The main plot-thread of ESCAPE FROM NEW YORK is that the hero is obliged to venture into hostile territory to save the President of the United States from the inhabitants of New York, now a massive high-security prison.  The first Castellari film, 1990: THE BRONX WARRIORS, keeps the basic idea that a person of influence-- in this case a wealthy heiress--- blunders into the "no man's land" of New York's Bronx, which is entirely ruled by the aforementioned Halloween-costumed gangs.  She's saved by Trash, the more or less beneficient leader of  a group called the Riders.  However, instead of negotiating with the Riders for the heiress' release, the government sends a hired mercenary named Hammer (Vic Morrow) to re-acquire the heiress (essentially altering the heroic character played by Kurt Russell in the Carpenter flick to an outright villain).  The hero, played by Mark Gregory, has a moderate raffish charm but the film benefits more from seasoned performers like Morrow and Fred Williamson, and some decent costume-designs.

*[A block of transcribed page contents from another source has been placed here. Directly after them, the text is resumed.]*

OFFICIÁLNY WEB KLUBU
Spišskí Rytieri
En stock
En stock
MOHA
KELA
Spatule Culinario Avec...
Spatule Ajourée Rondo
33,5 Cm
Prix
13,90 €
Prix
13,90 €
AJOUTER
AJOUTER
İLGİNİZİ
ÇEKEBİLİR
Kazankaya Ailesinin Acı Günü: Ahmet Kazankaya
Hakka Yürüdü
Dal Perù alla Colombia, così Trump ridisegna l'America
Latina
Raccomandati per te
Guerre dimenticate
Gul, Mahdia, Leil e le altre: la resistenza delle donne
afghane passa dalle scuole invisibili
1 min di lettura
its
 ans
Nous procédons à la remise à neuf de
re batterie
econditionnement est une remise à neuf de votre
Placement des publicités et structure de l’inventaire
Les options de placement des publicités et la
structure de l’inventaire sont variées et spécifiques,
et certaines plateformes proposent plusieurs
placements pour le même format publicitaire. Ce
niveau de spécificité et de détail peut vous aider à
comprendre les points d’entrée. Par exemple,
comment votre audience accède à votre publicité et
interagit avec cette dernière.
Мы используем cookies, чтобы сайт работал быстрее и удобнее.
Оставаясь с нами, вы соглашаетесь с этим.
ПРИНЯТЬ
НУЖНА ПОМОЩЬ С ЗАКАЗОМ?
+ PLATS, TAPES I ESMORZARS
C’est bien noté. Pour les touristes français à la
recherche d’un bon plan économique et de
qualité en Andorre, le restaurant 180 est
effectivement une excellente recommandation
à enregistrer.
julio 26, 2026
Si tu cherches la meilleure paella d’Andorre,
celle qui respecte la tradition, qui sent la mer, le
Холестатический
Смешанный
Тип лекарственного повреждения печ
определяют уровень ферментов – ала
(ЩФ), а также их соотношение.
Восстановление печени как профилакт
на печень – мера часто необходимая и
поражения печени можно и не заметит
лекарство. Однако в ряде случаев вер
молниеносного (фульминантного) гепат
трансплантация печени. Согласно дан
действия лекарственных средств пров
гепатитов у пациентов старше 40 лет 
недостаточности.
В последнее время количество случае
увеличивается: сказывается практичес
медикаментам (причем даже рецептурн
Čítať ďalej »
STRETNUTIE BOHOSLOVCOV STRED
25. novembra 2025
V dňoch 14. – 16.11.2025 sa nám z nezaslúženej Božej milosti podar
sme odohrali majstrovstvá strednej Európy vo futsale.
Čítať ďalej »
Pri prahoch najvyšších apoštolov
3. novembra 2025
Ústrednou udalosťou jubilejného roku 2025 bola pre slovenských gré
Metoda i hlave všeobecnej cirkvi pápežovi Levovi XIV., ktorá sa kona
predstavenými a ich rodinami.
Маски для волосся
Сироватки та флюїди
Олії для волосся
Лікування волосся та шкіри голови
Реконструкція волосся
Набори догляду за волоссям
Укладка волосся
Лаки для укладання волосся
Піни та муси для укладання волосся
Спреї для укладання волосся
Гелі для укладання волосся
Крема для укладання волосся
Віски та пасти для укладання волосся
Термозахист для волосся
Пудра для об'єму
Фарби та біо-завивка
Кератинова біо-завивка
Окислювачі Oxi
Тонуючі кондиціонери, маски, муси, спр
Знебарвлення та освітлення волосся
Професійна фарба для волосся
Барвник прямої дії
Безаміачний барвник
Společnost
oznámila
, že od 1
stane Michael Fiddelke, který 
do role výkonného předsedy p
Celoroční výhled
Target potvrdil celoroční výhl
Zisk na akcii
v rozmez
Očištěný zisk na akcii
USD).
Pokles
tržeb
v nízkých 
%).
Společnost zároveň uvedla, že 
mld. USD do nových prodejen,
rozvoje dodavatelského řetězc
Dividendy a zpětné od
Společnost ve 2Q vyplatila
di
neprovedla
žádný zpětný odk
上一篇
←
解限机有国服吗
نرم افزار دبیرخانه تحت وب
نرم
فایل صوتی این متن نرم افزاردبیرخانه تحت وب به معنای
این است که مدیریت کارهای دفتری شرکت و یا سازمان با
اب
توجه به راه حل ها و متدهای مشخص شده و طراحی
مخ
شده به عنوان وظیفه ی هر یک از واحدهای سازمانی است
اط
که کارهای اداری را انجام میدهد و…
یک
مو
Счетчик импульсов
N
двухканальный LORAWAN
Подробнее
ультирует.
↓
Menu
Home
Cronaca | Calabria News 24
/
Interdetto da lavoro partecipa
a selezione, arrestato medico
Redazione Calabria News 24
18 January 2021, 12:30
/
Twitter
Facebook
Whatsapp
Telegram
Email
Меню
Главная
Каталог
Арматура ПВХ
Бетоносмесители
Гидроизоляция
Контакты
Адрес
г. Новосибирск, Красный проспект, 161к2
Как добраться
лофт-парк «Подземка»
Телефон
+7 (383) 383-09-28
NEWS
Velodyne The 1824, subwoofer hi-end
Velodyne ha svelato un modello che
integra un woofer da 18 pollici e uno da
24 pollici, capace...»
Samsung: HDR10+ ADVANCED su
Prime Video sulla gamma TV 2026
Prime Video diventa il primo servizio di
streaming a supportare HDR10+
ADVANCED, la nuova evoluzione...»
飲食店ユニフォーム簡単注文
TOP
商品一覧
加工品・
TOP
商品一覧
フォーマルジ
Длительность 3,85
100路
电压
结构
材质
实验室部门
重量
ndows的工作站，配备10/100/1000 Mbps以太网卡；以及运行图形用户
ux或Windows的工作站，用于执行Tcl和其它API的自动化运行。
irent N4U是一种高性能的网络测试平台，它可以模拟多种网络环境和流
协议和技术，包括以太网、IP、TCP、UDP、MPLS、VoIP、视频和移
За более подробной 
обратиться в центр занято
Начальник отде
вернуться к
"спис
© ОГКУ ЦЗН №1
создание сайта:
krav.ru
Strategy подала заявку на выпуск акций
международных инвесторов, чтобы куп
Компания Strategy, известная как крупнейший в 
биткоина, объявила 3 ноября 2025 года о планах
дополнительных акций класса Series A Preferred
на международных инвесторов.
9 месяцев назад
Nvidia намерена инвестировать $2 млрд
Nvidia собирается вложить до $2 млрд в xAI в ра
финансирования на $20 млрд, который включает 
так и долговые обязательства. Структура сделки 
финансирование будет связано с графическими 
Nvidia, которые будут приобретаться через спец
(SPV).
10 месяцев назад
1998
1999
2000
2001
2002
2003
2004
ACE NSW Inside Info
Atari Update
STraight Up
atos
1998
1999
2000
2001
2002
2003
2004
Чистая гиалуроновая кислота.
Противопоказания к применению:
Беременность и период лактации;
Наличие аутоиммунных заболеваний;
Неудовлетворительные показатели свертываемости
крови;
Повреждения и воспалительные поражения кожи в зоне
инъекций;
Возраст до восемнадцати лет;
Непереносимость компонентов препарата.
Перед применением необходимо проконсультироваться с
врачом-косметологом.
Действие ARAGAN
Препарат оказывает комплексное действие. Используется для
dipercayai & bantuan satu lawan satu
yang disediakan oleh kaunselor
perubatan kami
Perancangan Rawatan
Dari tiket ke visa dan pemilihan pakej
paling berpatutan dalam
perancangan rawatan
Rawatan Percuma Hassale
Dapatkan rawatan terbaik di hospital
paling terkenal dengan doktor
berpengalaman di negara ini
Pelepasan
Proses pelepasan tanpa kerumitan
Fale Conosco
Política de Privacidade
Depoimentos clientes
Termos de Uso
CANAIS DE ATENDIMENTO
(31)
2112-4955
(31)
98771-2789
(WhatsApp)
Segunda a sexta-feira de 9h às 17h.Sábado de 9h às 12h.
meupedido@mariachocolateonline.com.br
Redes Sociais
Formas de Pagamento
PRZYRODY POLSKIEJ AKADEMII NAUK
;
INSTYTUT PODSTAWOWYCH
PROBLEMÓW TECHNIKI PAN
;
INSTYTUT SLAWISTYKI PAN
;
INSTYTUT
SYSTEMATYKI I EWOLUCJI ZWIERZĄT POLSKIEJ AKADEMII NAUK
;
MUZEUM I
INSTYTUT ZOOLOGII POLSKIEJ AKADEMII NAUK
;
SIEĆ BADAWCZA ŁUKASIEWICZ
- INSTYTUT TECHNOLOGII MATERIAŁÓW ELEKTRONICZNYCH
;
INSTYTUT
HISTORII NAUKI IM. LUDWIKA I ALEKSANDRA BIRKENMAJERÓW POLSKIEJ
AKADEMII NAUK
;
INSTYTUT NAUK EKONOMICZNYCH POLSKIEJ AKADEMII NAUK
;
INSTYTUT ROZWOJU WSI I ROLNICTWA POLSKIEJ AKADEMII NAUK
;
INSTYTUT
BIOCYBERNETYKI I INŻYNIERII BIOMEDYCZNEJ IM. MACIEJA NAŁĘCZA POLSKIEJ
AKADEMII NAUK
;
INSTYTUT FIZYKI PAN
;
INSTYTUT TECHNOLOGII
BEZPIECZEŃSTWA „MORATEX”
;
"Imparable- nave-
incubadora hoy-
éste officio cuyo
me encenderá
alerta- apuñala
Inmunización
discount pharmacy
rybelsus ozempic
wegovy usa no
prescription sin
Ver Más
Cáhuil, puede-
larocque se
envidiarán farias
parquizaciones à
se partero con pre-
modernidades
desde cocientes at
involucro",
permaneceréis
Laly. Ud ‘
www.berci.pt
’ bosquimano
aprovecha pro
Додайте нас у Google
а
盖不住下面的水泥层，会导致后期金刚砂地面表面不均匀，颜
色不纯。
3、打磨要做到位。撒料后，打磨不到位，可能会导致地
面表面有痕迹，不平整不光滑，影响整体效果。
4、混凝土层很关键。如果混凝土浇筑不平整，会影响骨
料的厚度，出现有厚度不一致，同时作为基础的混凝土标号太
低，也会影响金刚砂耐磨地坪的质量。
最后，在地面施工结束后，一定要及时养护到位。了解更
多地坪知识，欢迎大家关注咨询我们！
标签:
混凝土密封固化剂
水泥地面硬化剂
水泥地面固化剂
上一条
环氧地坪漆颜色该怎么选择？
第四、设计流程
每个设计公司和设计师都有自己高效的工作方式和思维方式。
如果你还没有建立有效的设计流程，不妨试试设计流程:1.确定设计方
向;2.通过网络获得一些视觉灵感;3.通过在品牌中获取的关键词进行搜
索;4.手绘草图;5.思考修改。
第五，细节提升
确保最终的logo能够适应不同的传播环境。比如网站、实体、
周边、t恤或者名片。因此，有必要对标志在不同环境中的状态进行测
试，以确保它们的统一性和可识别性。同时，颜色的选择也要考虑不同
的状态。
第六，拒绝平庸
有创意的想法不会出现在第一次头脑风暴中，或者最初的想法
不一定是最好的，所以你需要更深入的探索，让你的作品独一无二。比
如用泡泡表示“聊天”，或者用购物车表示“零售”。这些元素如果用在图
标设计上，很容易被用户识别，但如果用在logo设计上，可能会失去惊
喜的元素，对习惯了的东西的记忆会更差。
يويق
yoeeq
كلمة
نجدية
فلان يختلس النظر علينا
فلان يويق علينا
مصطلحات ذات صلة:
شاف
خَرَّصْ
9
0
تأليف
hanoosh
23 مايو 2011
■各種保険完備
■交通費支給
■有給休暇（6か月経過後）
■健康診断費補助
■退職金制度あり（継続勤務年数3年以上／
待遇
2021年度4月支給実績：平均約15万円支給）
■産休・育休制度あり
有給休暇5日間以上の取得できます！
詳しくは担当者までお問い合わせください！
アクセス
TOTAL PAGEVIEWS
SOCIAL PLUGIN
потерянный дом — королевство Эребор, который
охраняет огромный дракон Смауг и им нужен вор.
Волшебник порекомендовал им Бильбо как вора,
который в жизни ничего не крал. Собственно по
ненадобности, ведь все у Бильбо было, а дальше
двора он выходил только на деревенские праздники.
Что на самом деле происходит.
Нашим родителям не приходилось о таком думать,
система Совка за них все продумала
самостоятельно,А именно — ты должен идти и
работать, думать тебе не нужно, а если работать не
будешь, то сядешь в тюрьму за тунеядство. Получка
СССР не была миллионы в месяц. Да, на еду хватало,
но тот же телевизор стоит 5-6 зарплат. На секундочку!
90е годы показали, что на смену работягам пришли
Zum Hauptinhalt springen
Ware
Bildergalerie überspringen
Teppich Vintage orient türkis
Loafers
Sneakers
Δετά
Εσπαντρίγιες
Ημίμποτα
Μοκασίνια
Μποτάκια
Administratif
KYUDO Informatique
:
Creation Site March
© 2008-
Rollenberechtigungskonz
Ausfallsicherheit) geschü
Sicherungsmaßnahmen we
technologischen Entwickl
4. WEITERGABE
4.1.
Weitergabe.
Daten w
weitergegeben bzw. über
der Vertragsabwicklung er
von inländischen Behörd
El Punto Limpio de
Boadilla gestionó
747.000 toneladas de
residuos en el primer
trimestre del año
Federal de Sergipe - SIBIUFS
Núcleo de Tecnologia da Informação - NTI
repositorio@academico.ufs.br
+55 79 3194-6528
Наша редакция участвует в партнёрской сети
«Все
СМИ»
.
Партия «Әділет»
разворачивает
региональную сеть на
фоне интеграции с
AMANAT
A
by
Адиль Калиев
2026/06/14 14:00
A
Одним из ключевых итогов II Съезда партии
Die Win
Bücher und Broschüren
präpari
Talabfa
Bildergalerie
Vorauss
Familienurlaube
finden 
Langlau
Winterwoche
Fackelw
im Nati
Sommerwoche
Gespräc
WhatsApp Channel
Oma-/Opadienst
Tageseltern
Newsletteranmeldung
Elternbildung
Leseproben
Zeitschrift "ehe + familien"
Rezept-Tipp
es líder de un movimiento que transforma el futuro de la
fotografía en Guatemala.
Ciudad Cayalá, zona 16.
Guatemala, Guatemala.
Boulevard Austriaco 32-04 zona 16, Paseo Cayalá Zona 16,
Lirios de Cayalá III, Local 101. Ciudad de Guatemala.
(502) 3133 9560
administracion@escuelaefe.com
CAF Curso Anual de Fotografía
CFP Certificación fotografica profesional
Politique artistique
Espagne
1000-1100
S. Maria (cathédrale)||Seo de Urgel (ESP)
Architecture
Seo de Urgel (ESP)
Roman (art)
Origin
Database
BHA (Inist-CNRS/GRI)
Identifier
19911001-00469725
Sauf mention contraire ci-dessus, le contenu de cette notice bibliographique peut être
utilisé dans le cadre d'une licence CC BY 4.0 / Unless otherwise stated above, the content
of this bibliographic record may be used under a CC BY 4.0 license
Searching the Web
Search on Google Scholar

ESCAPE FROM THE BRONX ratchets up the sense of social inequity as the tyrannical government decides to force all inhabitants from the Bronx before razing it for a future development project.  Trash is again the hero, though he's lost his old gang; however, he recruits new adherents in his efforts to force the government out of his stomping-grounds and return the power to the gangs. The scenes in which the fascist cops are expelling the innocent lowlifes from their homes are the more potent sequences, but ESCAPE looks like it was shot with much less attention to action scenes and costumes, while between the shooting of the two films Mark Gregory managed to lose some of the sculpted musculature that made him look like a dystopian version of Italy's Maciste. Henry Silva is on hand in a role that duplicates that of Vic Morrow, but he's more subdued and therefore much less effective.